Una giornata di sospensione per due giocatori dei Miami Heat e una multa per un giocatore dei Toronto Raptors. Queste sono le pesanti sanzioni che la lega ha deciso di comminare a Caleb Martin e Christian Koloko, protagonisti di una rissa durante la partita tra Miami Heat e Toronto Raptors. Arrivata una partita di sospensione anche per il rookie Nikola Jovic, colpevole di essersi allontanato dalla panchina per andare a separare i due giocatori.

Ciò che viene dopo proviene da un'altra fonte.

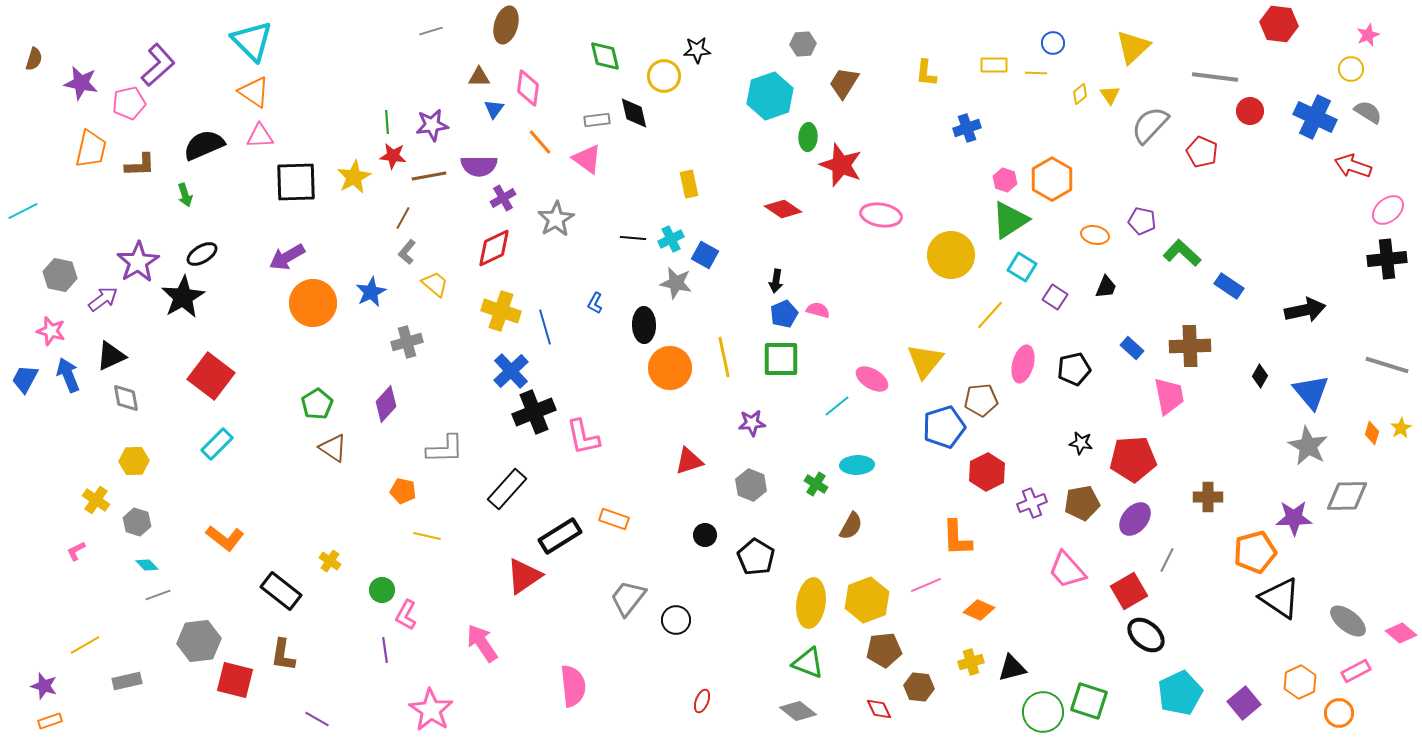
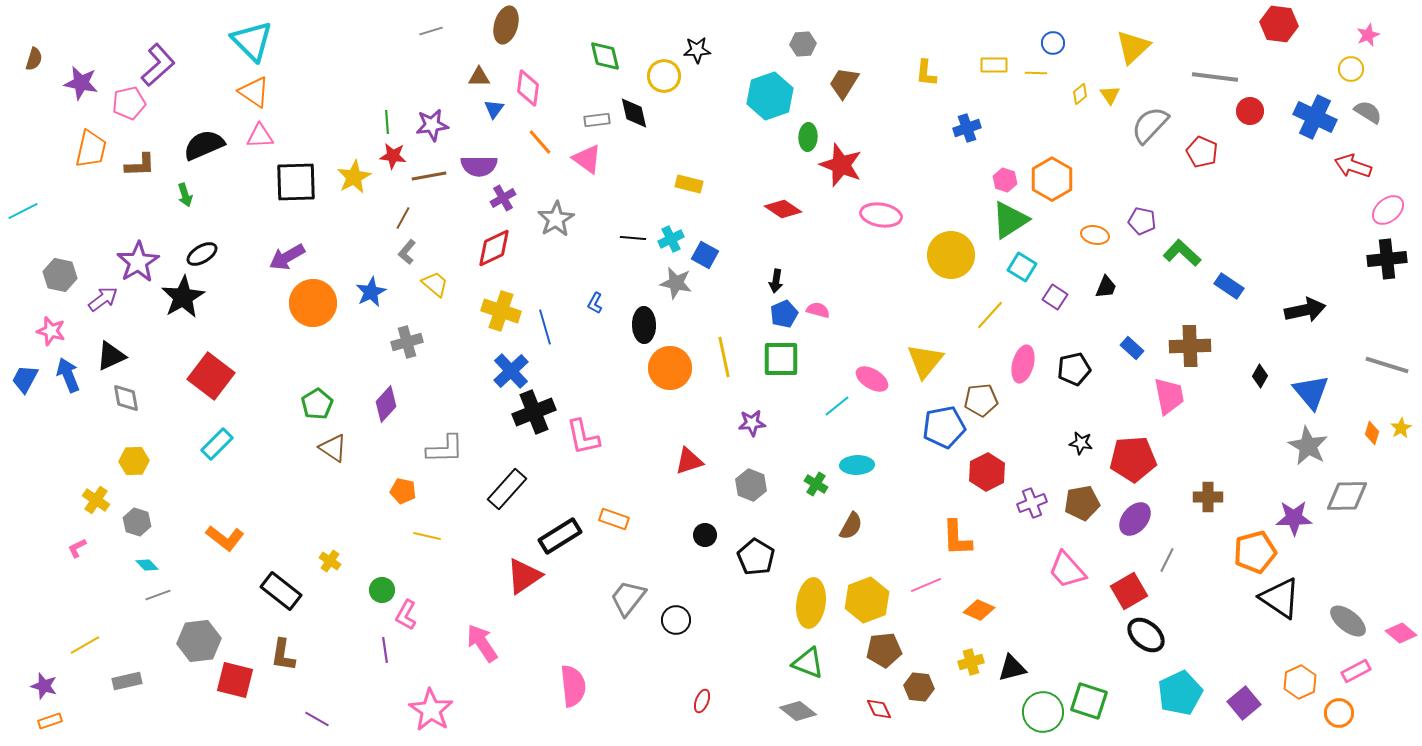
yellow rectangle at (689, 184): rotated 64 degrees counterclockwise
blue pentagon at (944, 427): rotated 6 degrees clockwise
pink L-shape at (76, 551): moved 1 px right, 3 px up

La vicenda e le parole dei protagonisti
Nella prima parte del secondo tempo di gioco, con i Miami Heat in pieno controllo della partita, Caleb Martin ha perso la testa. Martin e il rookie Koloko stavano combattendo per contendersi un rimbalzo su una tripla di Siakam finita sul ferro. Koloko cade a terra, Martin gli va incontro e lo spinge su alcune sedie della prima fila che non erano occupate da nessuno. Fortunatamente, oltre alla spinta non c’è stato altro. L’intervento del personale di sicurezza, dei giocatori in campo e degli arbitri ha evitato che la diatriba prima potesse sfociare in qualcosa di più grave.

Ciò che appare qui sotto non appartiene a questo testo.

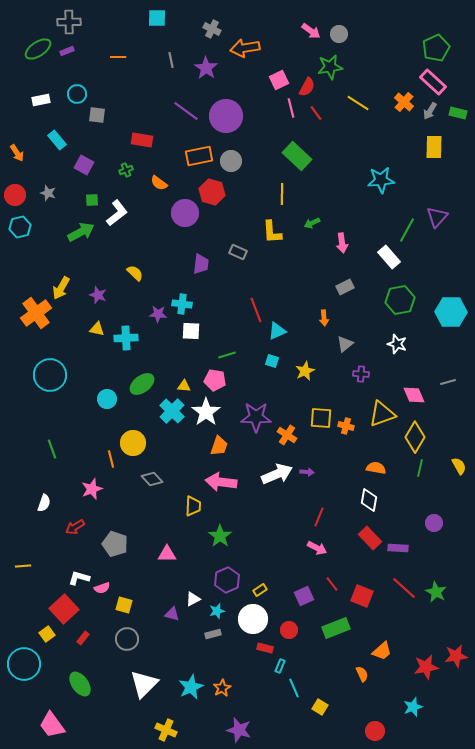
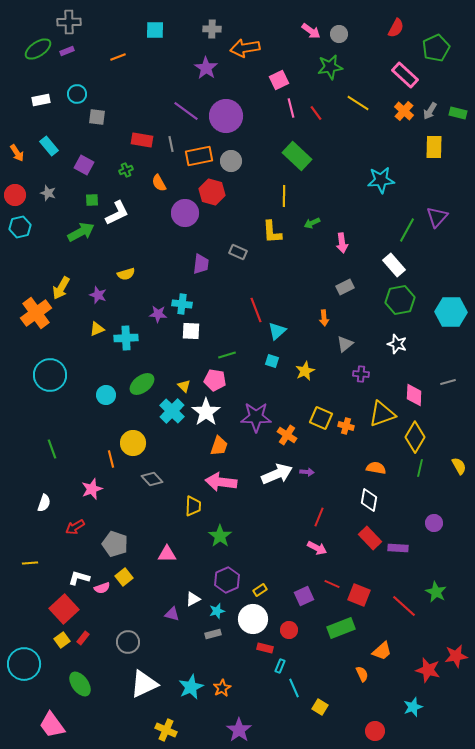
cyan square at (157, 18): moved 2 px left, 12 px down
gray cross at (212, 29): rotated 24 degrees counterclockwise
orange line at (118, 57): rotated 21 degrees counterclockwise
gray line at (171, 60): moved 84 px down
pink rectangle at (433, 82): moved 28 px left, 7 px up
red semicircle at (307, 87): moved 89 px right, 59 px up
orange cross at (404, 102): moved 9 px down
gray square at (97, 115): moved 2 px down
cyan rectangle at (57, 140): moved 8 px left, 6 px down
orange semicircle at (159, 183): rotated 24 degrees clockwise
yellow line at (282, 194): moved 2 px right, 2 px down
white L-shape at (117, 213): rotated 12 degrees clockwise
white rectangle at (389, 257): moved 5 px right, 8 px down
yellow semicircle at (135, 273): moved 9 px left, 1 px down; rotated 120 degrees clockwise
yellow triangle at (97, 329): rotated 35 degrees counterclockwise
cyan triangle at (277, 331): rotated 18 degrees counterclockwise
yellow triangle at (184, 386): rotated 40 degrees clockwise
pink diamond at (414, 395): rotated 25 degrees clockwise
cyan circle at (107, 399): moved 1 px left, 4 px up
yellow square at (321, 418): rotated 20 degrees clockwise
yellow line at (23, 566): moved 7 px right, 3 px up
red line at (332, 584): rotated 28 degrees counterclockwise
red line at (404, 588): moved 18 px down
red square at (362, 596): moved 3 px left, 1 px up
yellow square at (124, 605): moved 28 px up; rotated 36 degrees clockwise
green rectangle at (336, 628): moved 5 px right
yellow square at (47, 634): moved 15 px right, 6 px down
gray circle at (127, 639): moved 1 px right, 3 px down
red star at (426, 667): moved 2 px right, 3 px down; rotated 25 degrees clockwise
white triangle at (144, 684): rotated 20 degrees clockwise
purple star at (239, 730): rotated 20 degrees clockwise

Dopo aver aperto un’indagine formale e aver rivisto le immagini per cercare di capirne le cause, la lega si è espressa sulle conseguenze di questo gesto. La punizione più severa l’hanno avuta i giocatori dei Miami Heat: Caleb Martin per aver causato la lite e Nikola Jovic per aver infranto la regola secondo la quale i giocatori in panchina devono rimanere vicino alla stessa durante una rissa. Koloko, invece, ha ricevuto una multa di 15mila dollari e potrà essere schierato nella gara che si svolgerà a Toronto contro gli stessi Heat.

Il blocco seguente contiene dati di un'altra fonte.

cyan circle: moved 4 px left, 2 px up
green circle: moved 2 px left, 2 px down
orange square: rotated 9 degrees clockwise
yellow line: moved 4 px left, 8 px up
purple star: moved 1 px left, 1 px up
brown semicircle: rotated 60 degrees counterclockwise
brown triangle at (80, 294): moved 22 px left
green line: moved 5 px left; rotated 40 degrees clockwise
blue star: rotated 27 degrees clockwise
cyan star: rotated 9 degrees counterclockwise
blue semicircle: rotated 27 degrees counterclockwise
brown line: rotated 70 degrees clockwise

Dalle parole a caldo dei protagonisti non si capiscono le cause che hanno portato alla lite. Caleb Martin capisce l’errore e afferma: “Nel complesso devo essere più professione in questo tipo di situazioni“. Christian Koloko, al suo primo anno nella lega, quando gli viene chiesto se sapesse il motivo ha affermato: “Sono confuso. Non lo conosco e non capisco cosa gli passasse per la testa“.